El libro tiene numerosas referencias aragonesas. Además del coordinador y de la historiadora María Tausiet, que aporta sus conocimientos en uno de los estudios, se habla de personajes como Jaime Manobel o Pedro Ciruelo. «Lo que sí se echa en falta en la literatura de la época es la existencia de autores españoles de tratados de magia. La mayoría de los tratados que circularon en España, y fueron muchos, venían de Francia. Pero sí se escribieron tratados antimágicos. Lo hizo, por ejemplo, Pedro Ciruelo, un matemático de Daroca que realizó una dura crítica de las supersticiones». Su libro, 'Reprovación de las supersticiones y hechizerías', publicado en Salamanca en 1538, tuvo bastante éxito y fue objeto de reimpresiones.

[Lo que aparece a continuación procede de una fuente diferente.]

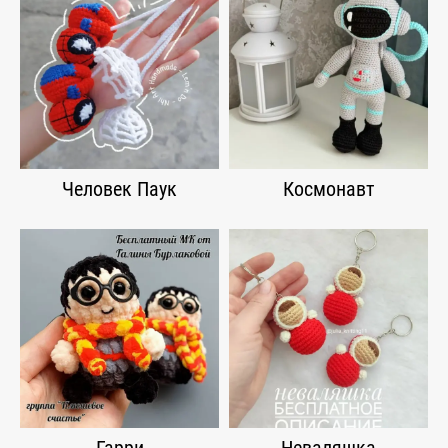
Человек Паук
Космонавт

Como curiosidad, en las páginas de 'Señales, portentos y demonios' se encuentra incluso una nueva transcripción del crismón de la catedral de Jaca ('En esta escultura, lector, procura entender así: la Pes el Padre, la A es el Hijo y la Doble es el Espíritu Salvífica. Estos tres por derecho propio son un solo y mismo Señor').

Capítulo aparte merecen 'Los recetarios mágicos moriscos: brebajes, talismanes y conjuros aljamíados', artículo de Pablo Roza basado casi en su totalidad en la literatura morisca hallada en Aragón. Pero el libro va mucho más allá y trasciende fronteras geográficas. Es, en realidad, un termómetro de cómo era la sociedad española de la época, a caballo entre ciencia y superstición. «Los elementos mágicos nunca son el tema central de las obras literarias del Siglo de Oro -concluye Montaner-, pero sí constituyen un elemento fundamental, hasta el punto de que hay géneros completos que no se conciben sin la presencia de la magia en ellos. Si hasta ahora no había parecido importante en esas obras se debe a que no está en primer plano; pero sí está en segundo. Ni la épica ni los libros de caballería se explicarían sin la magia, y en la tradición celestinesca resulta indispensable. El Siglo de Oro es un periodo fantástico en el que conviven las creencias antiguas y el nacimiento de la Ciencia moderna No hemos estudiado más allá del siglo XVII, cuando desaparecen géneros como la novela pastoril, pero sería muy interesante explorar también ese periodo».